Despite rapid advances in magnetooptical (MO) and magnetoplasmonic platforms, several foundational challenges continue to limit scalability, device robustness, and broad technological adoption. These constraints stem from the intrinsic coupling of optical, magnetic, and electronic degrees of freedom, which requires precise control over material composition, nanoscale geometry, interfacial quality, and excitation conditions [32,117,270]. In particular, many of the highest-performing structures rely on ultrathin ferromagnetic layers and plasmonic resonators with sub-wavelength feature sizes, where even small deviations in geometry or surface roughness can significantly alter resonance conditions, Kerr rotation amplitude, and overall device stability. Achieving reproducible functionality, therefore, demands fabrication techniques capable of sub-10 nm precision over large areas, which remains a persistent manufacturing bottleneck.
Furthermore, the optical and magnetic loss mechanisms in transition-metal ferromagnets introduce trade-offs that complicate optimization. Metallic ferromagnets with strong MO coefficients (e.g., Co, Fe) also exhibit high optical absorption in the visible and near-infrared regimes, reducing plasmonic quality factors and limiting field confinement.
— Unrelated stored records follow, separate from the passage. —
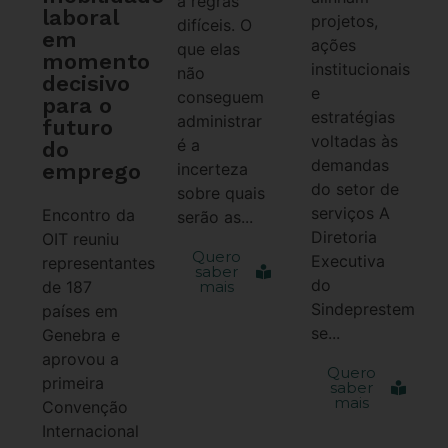
a regras
laboral
projetos,
difíceis. O
em
ações
que elas
momento
institucionais
não
decisivo
e
conseguem
para o
estratégias
administrar
futuro
voltadas às
é a
do
demandas
emprego
incerteza
do setor de
sobre quais
serviços A
Encontro da
serão as...
Diretoria
OIT reuniu
Quero
Executiva
representantes
saber
do
de 187
mais
Sindeprestem
países em
se...
Genebra e
aprovou a
Quero
primeira
saber
mais
Convenção
Internacional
Conversely, low-loss plasmonic or dielectric media may provide minimal magnetooptical (MO) response unless carefully engineered through multilayer stacking, strain tuning, or interfacial symmetry breaking. These competing requirements become more stringent in dynamic or ultrafast applications, where spin—lattice interactions, thermal transport, and coherent spin precession must remain stable under repeated pulsed excitation.
On the system level, integration with semiconductor photonics and CMOS-compatible electronics is constrained by lattice mismatch, thermal expansion differences, and environmental degradation of magnetic layers, particularly in flexible, transparent, or wearable platforms [6,271,272]. Long-term operational stability also depends on suppressing oxidation, controlling interlayer diffusion, and maintaining low surface roughness—all of which require carefully optimized encapsulation strategies that do not compromise optical performance.
Finally, the characterization and control of these systems increasingly rely on high-dimensional datasets generated by pump—probe spectroscopy, spectroscopic ellipsometry, and magnetooptical imaging. Extracting physically meaningful insights from such data requires machine learning and physics-informed modeling approaches; yet, these methods are only as reliable as the quality, diversity, and interpretability of the training data provided. Automated pattern recognition and adaptive feedback platforms offer promising solutions, but they must be implemented with rigorous physical constraints to avoid misinterpretation or overfitting.
Taken together, continued progress in MO and magnetoplasmonic technologies will require coordinated advancements in: (1) materials synthesis to reduce loss while preserving or enhancing MO response, (2) wafer-scale and flexible nanofabrication capable of producing uniform, reproducible architectures, (3) multiscale theoretical and computational frameworks that bridge quantum, electronic, and optical behavior, and (4) AI-assisted data interpretation and closed-loop experiment control to accelerate discovery and device optimization. These cross-cutting needs provide the foundation for the translational strategies and application pathways discussed in the following sections.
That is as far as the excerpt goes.